Il Glen of Imaal, oggi tenuto in alta considerazione da alcuni come il più calmo ed ubbidiente dei terrier, viene spesso descritto come un cane grande nel corso di uno più compatto. Ciononostante, l’istinto a cacciare gli animali più piccoli è ancora una parte inscindibile del suo carattere, come nei cugini a noi più noti.

La vita e l’opera dei cani girarrosto diventò ad un certo punto negli ambienti anglosassoni indissolubile dal concetto stesso di cucina, al punto che il loro nome acquisito in lingua latina cominciò ad essere quello di vernepator cur, ovvero “il bastardo che gira la ruota”. Per una definizione maggiormente neutrale si sarebbe dovuta aspettare la diffusione del metodo scientifico e l’opera di Linneo in persona, che nel XVIII secolo trovò per queste creature l’appellativo di Canis vertigus. Poiché “giravano di continuo” sebben ciò possa costituire nei fatti una saliente semplificazione: dopo tutto, era la ruota a muoversi come un tapis roulant, mentre i cani rimanevano sempre nella stessa identica posizione.

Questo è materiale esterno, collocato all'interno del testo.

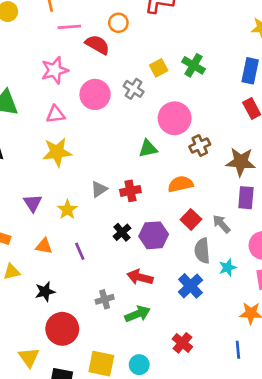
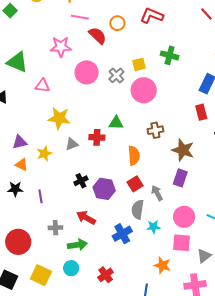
green cross: (193, 65) -> (170, 55), moved, turned -30
pink triangle: (56, 114) -> (42, 86), moved
pink circle: (175, 118) -> (144, 90), moved
yellow star: (57, 152) -> (59, 118), moved
orange semicircle: (181, 184) -> (134, 156), turned 84
red cross: (130, 191) -> (97, 137), moved
purple triangle: (33, 203) -> (20, 142), turned 35
orange triangle: (44, 246) -> (22, 165), moved
purple line: (80, 251) -> (41, 196), moved
black star: (45, 292) -> (15, 189), moved
cyan circle: (139, 365) -> (71, 268), moved

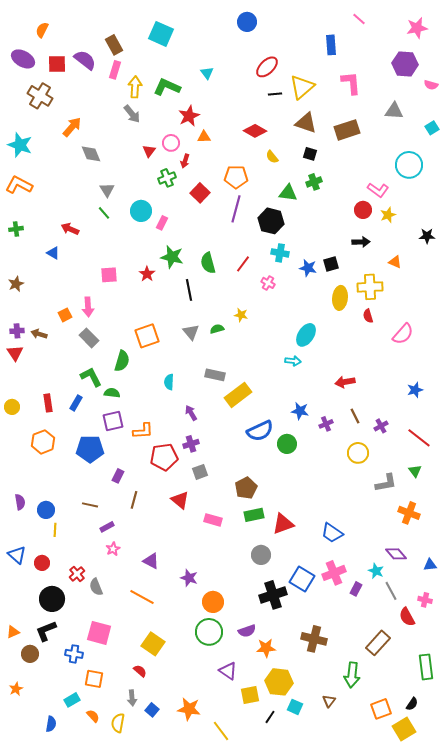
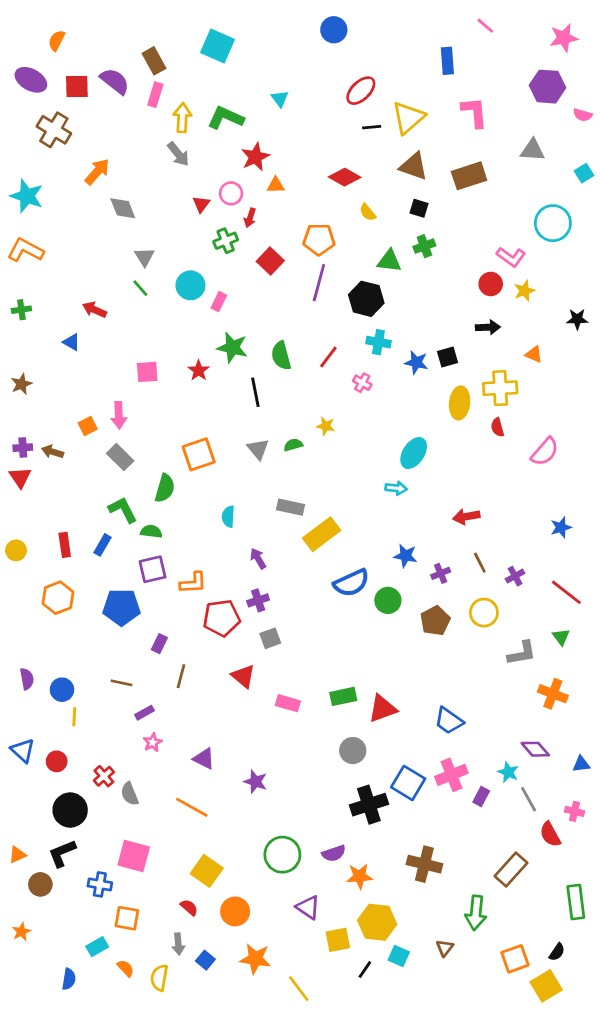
brown pentagon: (246, 488) -> (435, 621), moved
orange circle: (213, 602) -> (235, 911), moved

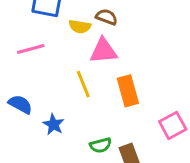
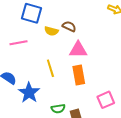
pink triangle: (103, 51) -> (78, 50), moved
blue star: (53, 124) -> (29, 93), size x1.5

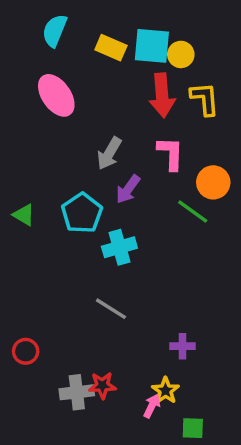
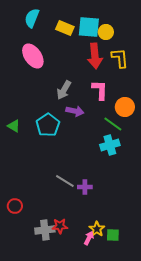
purple arrow: (128, 189) -> (75, 111), turned -114
cyan cross: (119, 247) -> (110, 145), moved
purple cross: (183, 346) -> (85, 187), moved
green square: (193, 428) -> (113, 235), moved

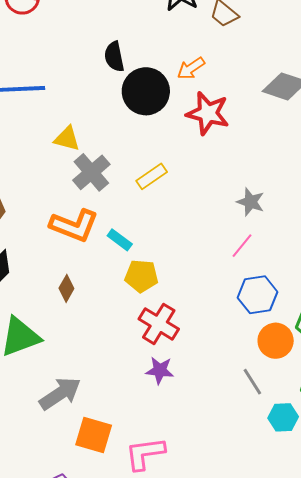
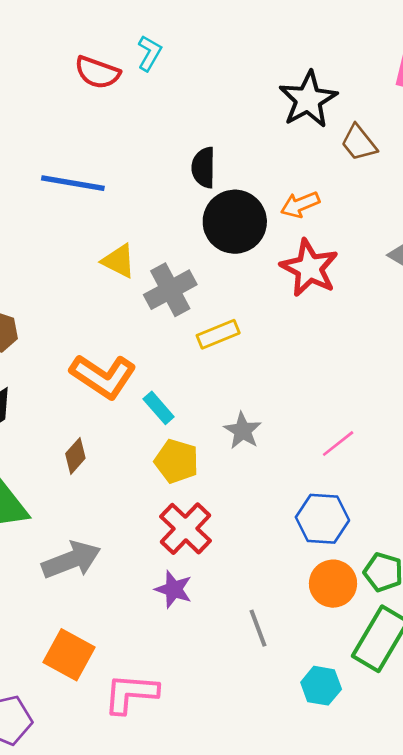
gray cross: (91, 172) -> (170, 290), moved
gray star: (251, 202) -> (243, 431), moved
pink line: (242, 246) -> (338, 444), moved
gray line: (252, 382) -> (258, 628), moved
gray arrow: (60, 394) -> (71, 560), moved

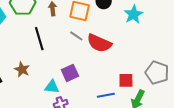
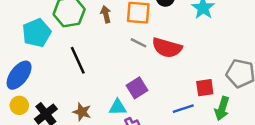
black line: (39, 39) -> (78, 60), moved
brown star: (22, 69) -> (82, 112), moved

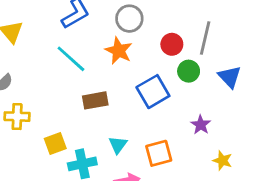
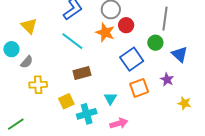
red circle: (172, 44) -> (126, 25), moved
blue triangle: (230, 77) -> (180, 54), moved
brown rectangle: (95, 100) -> (82, 73), moved
orange square: (159, 153) -> (139, 88), moved

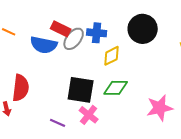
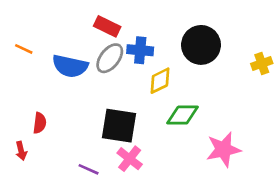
red rectangle: (61, 29) -> (107, 26), moved
red semicircle: (21, 88) -> (40, 123), size x0.6
green diamond: (116, 88) -> (182, 115), moved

Ma a quel punto la modernità aveva già iniziato a fare il suo corso, mentre nelle cucine di più elevata caratura iniziavano a comparire dei marchingegni noti come roasting jacks; basati sul principio degli orologi meccanici, essi facevano girare la carne come conseguenza della lenta discesa di un peso, fatto in metallo o pietra, senza che nessuna piccola creatura dovesse spendere la propria vita nel compimento di una tale mansione. In altri casi, nel frattempo, presero piede implementi funzionanti grazie al vapore o il “fumo” stesso del camino (in realtà, l’aria calda ascendente nello stesso) per veicolare il movimento necessario all’attivazione del girarrosto. Verso la metà del secolo successivo, ormai associati unicamente alle case più povere o che non potevano montare sistemi maggiormente sofisticati per ragioni meramente logistiche, questi cani specialisti furono presi di mira dalle prime società animaliste, che fecero di tutto per porre fine alla tradizione del loro utilizzo, ormai considerata barbarica e superata. I cani girarrosto furono perciò infine salvati e di lì a poco, cessata la loro utilità, la loro razza andò ad estinguersi, perché giudicata del tutto nei confronti di chicchessia. Le alternative per scaldarsi i piedi in chiesa, in fondo, non mancavano, e lo stesso poteva venir detto di un semplice cane da compagnia. Nessuno avrebbe voluto continuare ad essere associato a chi aveva dato tutto se stesso, poiché semplicemente non poteva conoscere le alternative, alla continuativa soddisfazione gastronomica del suo padrone.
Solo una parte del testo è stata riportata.